Collected data:
§

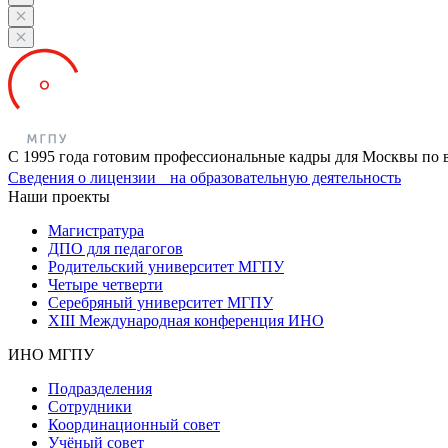
С 1995 года готовим профессиональные кадры для Москвы по 
Сведения о лицензии на образовательную деятельность
Наши проекты
Магистратура
ДПО для педагогов
Родительский университет МГПУ
Четыре четверти
Серебряный университет МГПУ
XIII Международная конференция ИНО
ИНО МГПУ
Подразделения
Сотрудники
Координационный совет
Учёный совет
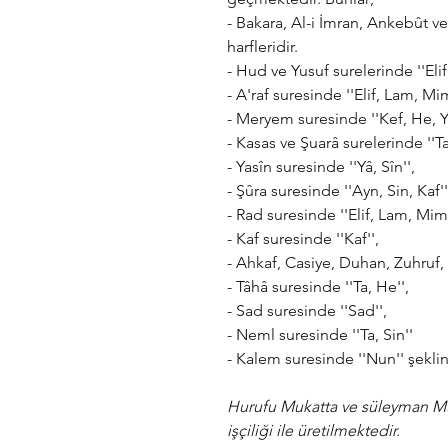
- Bakara, Al-i İmran, Ankebût v
harfleridir.
- Hud ve Yusuf surelerinde ''Eli
- A'raf suresinde ''Elif, Lam, Mi
- Meryem suresinde ''Kef, He, Y
- Kasas ve Şuarâ surelerinde ''Ta
- Yasîn suresinde ''Yâ, Sîn'',
- Şûra suresinde ''Ayn, Sin, Kaf''
- Rad suresinde ''Elif, Lam, Mim,
- Kaf suresinde ''Kaf'',
- Ahkaf, Casiye, Duhan, Zuhruf, 
- Tâhâ suresinde ''Ta, He'',
- Sad suresinde ''Sad'',
- Neml suresinde ''Ta, Sin''
- Kalem suresinde ''Nun'' şekl
Hurufu Mukatta ve süleyman Mü
işçiliği ile üretilmektedir.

§

§ **Aim of the exercise**: Take the lines from the one containing "Hurufu Mukatta ve süleyman Mü" through the final line of the entries above, and set them down exactly, with nothing added.

§ **Exercise answer**:
Hurufu Mukatta ve süleyman Mü
işçiliği ile üretilmektedir.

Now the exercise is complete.